🔵 Setup Qdrant — Vector Database for AI & RAG Pipelines
Deploy Qdrant on Ubuntu — a high-performance Rust-built vector similarity database ideal for RAG pipelines, semantic search, recommendation engines, and AI applications.
📦 Resources & Setup Scripts
Grab the automated bash script from GitHub to follow along with the video.
Quick Install:
wget https://raw.githubusercontent.com/mhmdali94/Docker/main/AI/qdrant/qdrant-ubuntu.sh
chmod +x qdrant-ubuntu.sh
sudo bash qdrant-ubuntu.sh
Tutorial Steps
1 Download the Script
wget https://raw.githubusercontent.com/mhmdali94/Docker/main/AI/qdrant/qdrant-ubuntu.sh
2 Make it Executable
chmod +x qdrant-ubuntu.sh
3 Run the Installer
The script installs Docker if needed, pulls the Qdrant image, and starts it with persistent volume storage automatically.
sudo bash qdrant-ubuntu.sh
4 Access the Dashboard
Open your browser and navigate to the Qdrant Web UI:
http://<your-server-ip>:6333/dashboard
Ports Used
| Port | Purpose |
|---|---|
| 6333 | REST API + Web Dashboard |
| 6334 | gRPC API |
Overview
Qdrant is a high-performance, production-grade vector similarity search engine and database built in Rust. It stores high-dimensional embedding vectors alongside structured payload metadata and provides ultra-fast approximate nearest neighbor (ANN) search. Qdrant is purpose-built for AI applications — powering RAG pipelines, semantic search, recommendation systems, anomaly detection, and duplicate detection. It exposes both a REST API and a gRPC API, includes a built-in web dashboard, and supports payload filtering for hybrid vector + metadata searches.
Why Use It
Every modern AI application needs a place to store and efficiently search vector embeddings. Qdrant provides the fastest self-hosted option — outperforming competitors in many benchmarks. Its Rust-based architecture delivers consistent low latency even on large collections. Unlike managed cloud vector databases, Qdrant gives you full control over your embeddings, no per-query pricing, and complete data privacy for sensitive or regulated workloads.
When You Need It
Who Should Use It
Real Use Cases
Main Features
How to Use After Installation
Security Best Practices
Ports and Firewall Notes
Qdrant uses port 6333 for the REST API and built-in web dashboard, and port 6334 for the gRPC API. Neither port should be publicly accessible without authentication. For internal services, restrict both ports to your Docker network or server subnet. If external clients need access, reverse proxy through Nginx with HTTPS and API key headers, or restrict access via WireGuard VPN.
Backup and Maintenance
Common Mistakes
Troubleshooting
Alternatives
Chroma is a Python-native lightweight vector store popular for quick prototyping. Weaviate provides a more feature-rich multi-modal vector database with built-in text vectorization. Milvus is a distributed vector database for massive scale. pgvector adds vector search to PostgreSQL, useful when you want vector capabilities alongside relational data in an existing Postgres setup.
When Not to Use It
For very small datasets (under a few thousand vectors), a simple in-memory search or a SQLite extension is simpler. If you already run PostgreSQL, pgvector may be sufficient and avoids adding another service. If your team is fully Python-based and prototyping quickly, Chroma's simpler API may be more appropriate.
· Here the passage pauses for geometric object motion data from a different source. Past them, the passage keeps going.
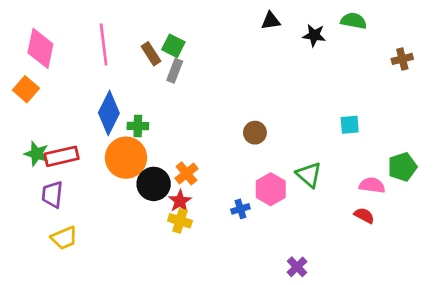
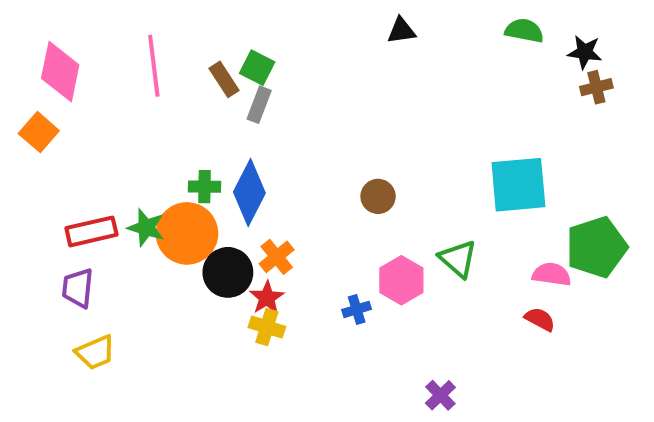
black star: (314, 35) -> (585, 52), moved
blue diamond: (109, 113) -> (249, 192), moved
cyan square: (350, 125) -> (518, 185), size x2.0
green star: (37, 154) -> (146, 228), moved
green pentagon: (402, 167) -> (596, 247), size x1.4

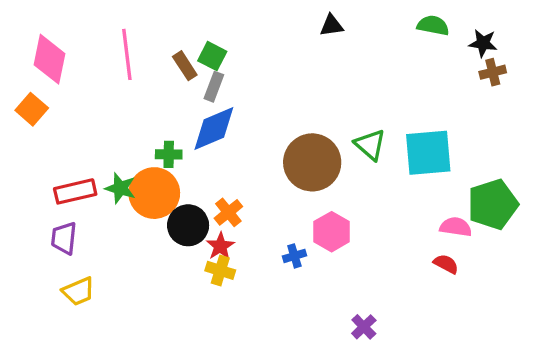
blue diamond: (249, 192) -> (214, 129), moved, turned 40
brown circle: (378, 196) -> (312, 162), size x2.0
green triangle: (458, 259) -> (370, 145), moved

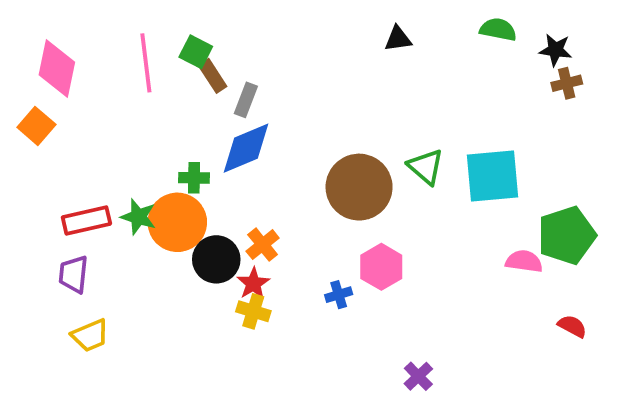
black triangle: (332, 25) -> (398, 39), moved
green square: (212, 56) -> (196, 52), moved
red semicircle: (446, 264) -> (572, 326), moved

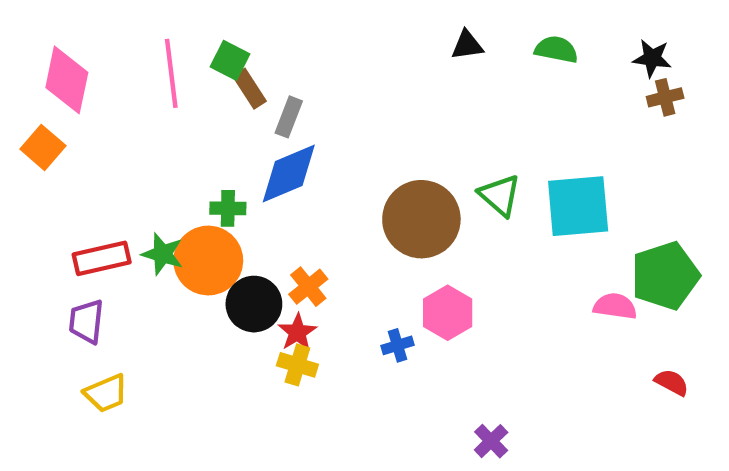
green semicircle: (498, 29) -> (556, 49), moved

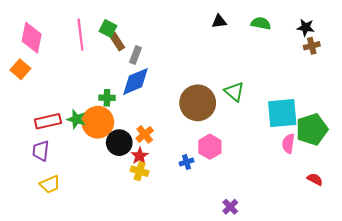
cyan square: (578, 206) -> (282, 113), moved
pink semicircle: (615, 306) -> (288, 144), turned -90

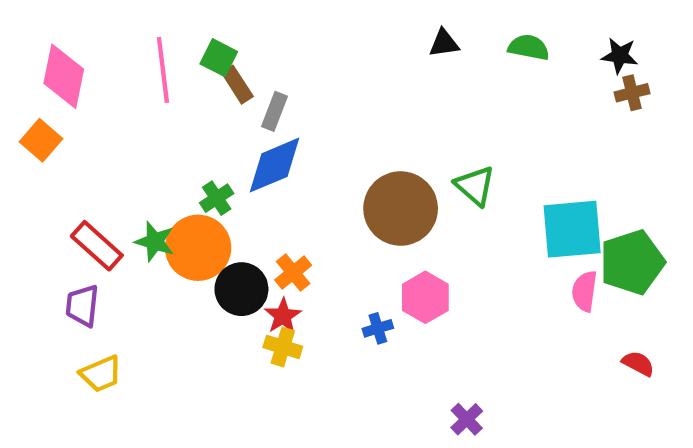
green cross: (107, 98) -> (217, 198), turned -35
red rectangle: (48, 121) -> (97, 246), turned 55

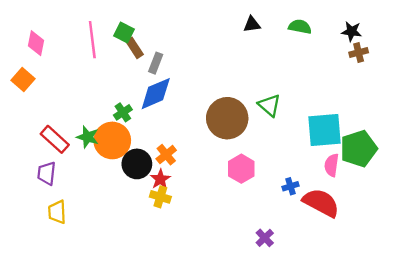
pink diamond: (64, 76) -> (36, 43), size x0.7
blue cross: (378, 328) -> (291, 186), moved
red semicircle: (638, 363) -> (321, 203), moved, size x2.0
yellow trapezoid: (101, 374) -> (57, 212), turned 110

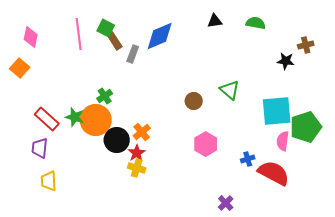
black star: (352, 31) -> (286, 61), moved
blue diamond: (156, 94) -> (160, 36), moved
brown circle: (227, 118) -> (194, 101), size x0.5

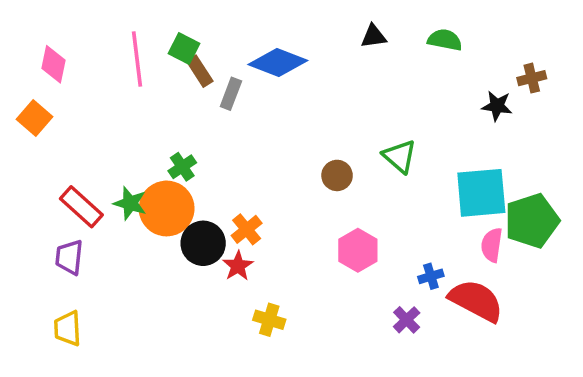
blue diamond: (160, 36) -> (278, 62), turned 44
yellow cross: (137, 168) -> (269, 320), moved
yellow trapezoid: (49, 181) -> (67, 328), moved
purple cross: (226, 203) -> (407, 320), moved

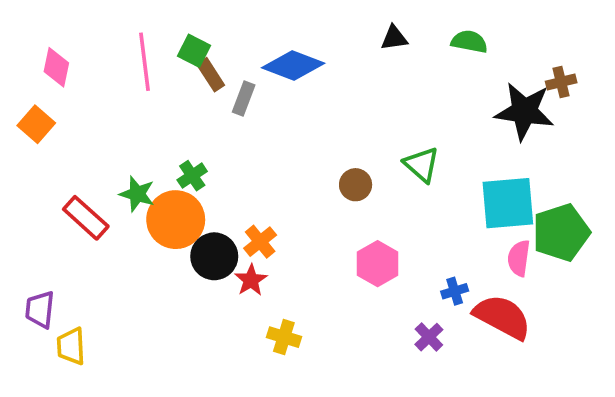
black star: (497, 106) -> (524, 111), size x1.8
green star: (130, 203) -> (137, 194), moved
purple trapezoid: (69, 257) -> (40, 310), moved

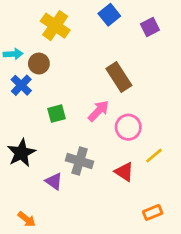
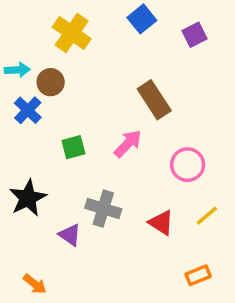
pink circle: (128, 127) -> (188, 165), moved
yellow line: (154, 156) -> (207, 216), moved

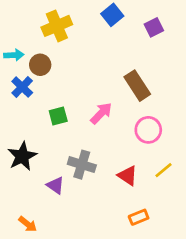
yellow cross: (72, 33) -> (57, 26), turned 32
brown rectangle: (154, 100) -> (137, 86), moved
orange rectangle: (198, 275) -> (139, 217), moved

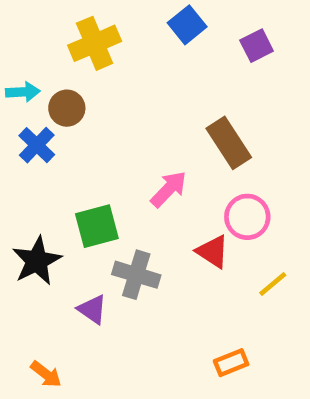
green square: (58, 116) -> (97, 226), moved, size x1.4
red triangle: (128, 176) -> (213, 252), moved

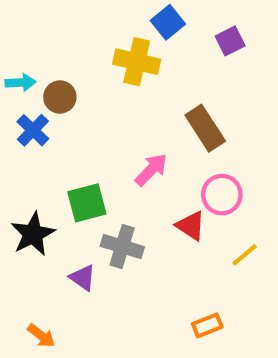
yellow cross: (95, 43) -> (137, 62), moved, turned 36

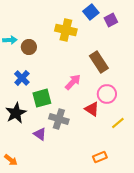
blue square: (168, 22) -> (91, 12), moved
blue cross: (33, 130) -> (22, 78), moved
orange arrow: (41, 336) -> (11, 160), moved

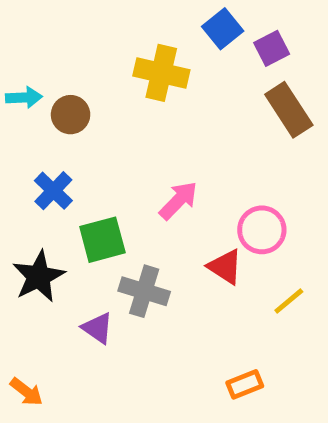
brown rectangle: (99, 62) -> (289, 110), moved

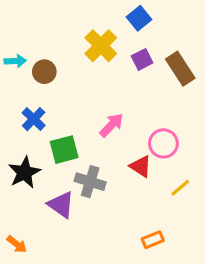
purple square: (272, 48) -> (142, 59), moved
yellow cross: (161, 73) -> (101, 46), turned 32
purple triangle: (98, 328) -> (61, 205), size x1.4

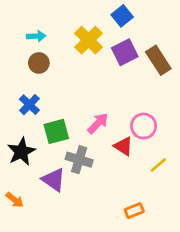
purple square: (142, 59) -> (125, 52), size x1.4
cyan arrow: (15, 61) -> (36, 36), moved
pink arrow: (111, 125) -> (98, 123), moved
orange arrow: (17, 244) -> (15, 200), moved

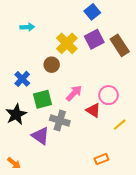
yellow cross: (89, 40) -> (67, 43), moved
brown circle: (39, 63) -> (52, 65), moved
orange arrow: (15, 200) -> (14, 163), moved

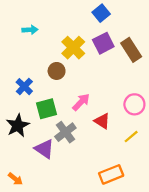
pink circle: (109, 95) -> (134, 104), moved
gray cross: (60, 121) -> (65, 132), turned 36
orange rectangle: (101, 159) -> (111, 174), size x1.5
PrismaTechWork Professional Help
PrismaTechWork provides end-to-end infrastructure services — from initial deployment and security hardening to ongoing monitoring, automated backups, and dedicated support.
Frequently Asked Questions
What programming languages does Qdrant support?
Qdrant provides official client libraries for Python, TypeScript/JavaScript, Rust, Go, Java, and C#. Any language that can make HTTP requests can use the REST API directly. The gRPC API is available for performance-critical applications.
How do I connect Qdrant to Open WebUI or AnythingLLM?
In Open WebUI or AnythingLLM settings, select Qdrant as the vector store and enter http://your-server-ip:6333 as the endpoint. If you enabled API key authentication, provide the key in the corresponding field. Create a dedicated collection for each knowledge base.
How many vectors can Qdrant handle?
A single Qdrant node can handle tens of millions of vectors depending on available RAM and vector dimensions. With quantization enabled, memory usage is reduced significantly. For hundreds of millions of vectors, Qdrant supports distributed mode across multiple nodes.
Can Qdrant filter search results by metadata?
Yes. Qdrant supports payload filtering — you can search by vector similarity AND filter by metadata fields (tags, categories, date ranges) in a single query. This enables hybrid semantic + structured search without post-processing.
How do I back up Qdrant data?
Use the snapshots API: POST /collections/{collection_name}/snapshots to create a snapshot, then download it. Automate this with a cron job. You can also back up the Docker volume directly for a full data copy.